In the copy, include every entry exactly but none of the pictures.

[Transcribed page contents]
********
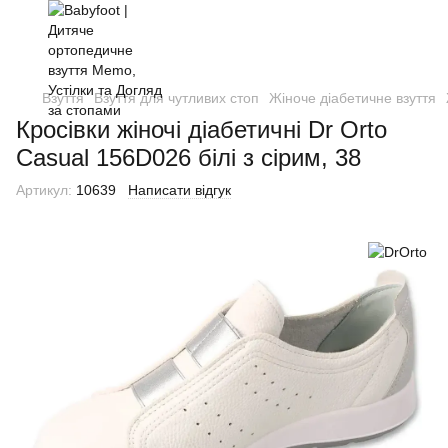
Взуття
Взуття для чутливих стоп
Жіноче діабетичне взуття
Кросівки жіночі діабетичні Dr Orto
Casual 156D026 білі з сірим, 38
Артикул:
10639
Написати відгук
********
• **ANSWER FOR THE TASK**
Взуття
Взуття для чутливих стоп
Жіноче діабетичне взуття
Кросівки жіночі діабетичні Dr Orto
Casual 156D026 білі з сірим, 38
Артикул:
10639
Написати відгук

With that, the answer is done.